Motivators and Pain Points:
Healthy Heather doesn’t have a set time for exercise; she has to fit it in where she can. She also doesn’t always have time to prepare and eat healthy, organic meals at work, but she won’t eat fast food or commercial frozen food. She likes working out in a class setting with other enthusiastic, fitness-minded people, but because of her schedule, she can’t commit to regular classes, so she often finds herself alone on a treadmill or elliptical, which she hates. She’d like to get more involved with yoga, but her schedule prevents her from taking classes.
Healthy Heather relies on information from professional journals and websites related to her job. She has a group of friends, including doctors and nurses, that she often asks for input and advice about her health and fitness. Healthy Heather keeps a profile on LinkedIn and occasionally checks Facebook, although she prefers to keep up with friends and family on Instagram. She likes to browse Pinterest for healthy recipe ideas.
Flexible class offerings and extended hours are most important to Heather, as well as the credentials of class instructors. She is willing to drive a little farther and pay a little more for classes that meet her needs.

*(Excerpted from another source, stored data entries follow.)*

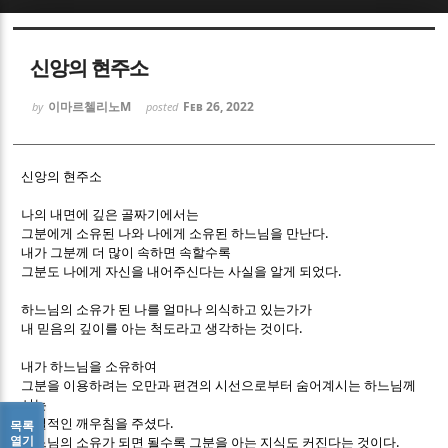
Sketchbook5, 스케치북5
Sketchbook5, 스케치북5
신앙의 현주소
이마르첼리노M
Feb 26, 2022
by
posted
신앙의 현주소
Sketchbook5, 스케치북5
Sketchbook5, 스케치북5
나의 내면에 깊은 골짜기에서는
.
그분에게 소유된 나와 나에게 소유된 하느님을 만난다
내가 그분께 더 많이 속하면 속할수록
.
그분도 나에게 자신을 내어주신다는 사실을 알게 되었다
하느님의 소유가 된 나를 얼마나 의식하고 있는가가
.
내 믿음의 깊이를 아는 척도라고 생각하는 것이다
내가 하느님을 소유하여
그분을 이용하려는 오만과 편견의 시선으로부터 숨어계시는 하느님께
서는
.
역설적인 깨우침을 주셨다
목록
열기
.
하느님의 소유가 되면 될수록 그분을 아는 지식도 커진다는 것이다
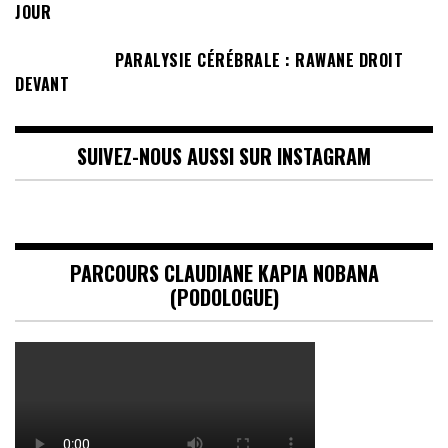
JOUR
PARALYSIE CÉRÉBRALE : RAWANE DROIT
DEVANT
SUIVEZ-NOUS AUSSI SUR INSTAGRAM
PARCOURS CLAUDIANE KAPIA NOBANA
(PODOLOGUE)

What Your Product Needs to Do:
Heather expects to find challenging and interesting classes whenever she has time to exercise; she doesn’t want to spend time by herself on a machine. She expects qualified instructors to help her improve her exercise habits and looks forward to healthy, organic snacks and smoothies when she doesn’t have time for a meal after her workout.
This composite tells a story about your buyer persona and helps marketers sharpen their message, identify effective marketing channels, and anticipate obstacles and objections to conversion. It’s a story you can share across your organization to help everyone better meet your customers’ needs. In this example, key takeaways might be:
?Emphasize extended hours and variety of class offerings over fees in marketing materials.
?Highlight and expand organic snack options that are easy to eat on the go.
?Display instructor credentials in studio and in marketing materials.
?Focus on mobile marketing; consider mobile app and/or mobile website.
?Evaluate ad placement in favor of relevant journals and websites.
?Reorder social media; less Facebook, more LinkedIn, Instagram and Pinterest.
Knowing how to create a buyer persona is the easy part; the challenge is actually walking through the steps to do it well. Once you do, however, you’ve laid the groundwork to a much more successful marketing strategy.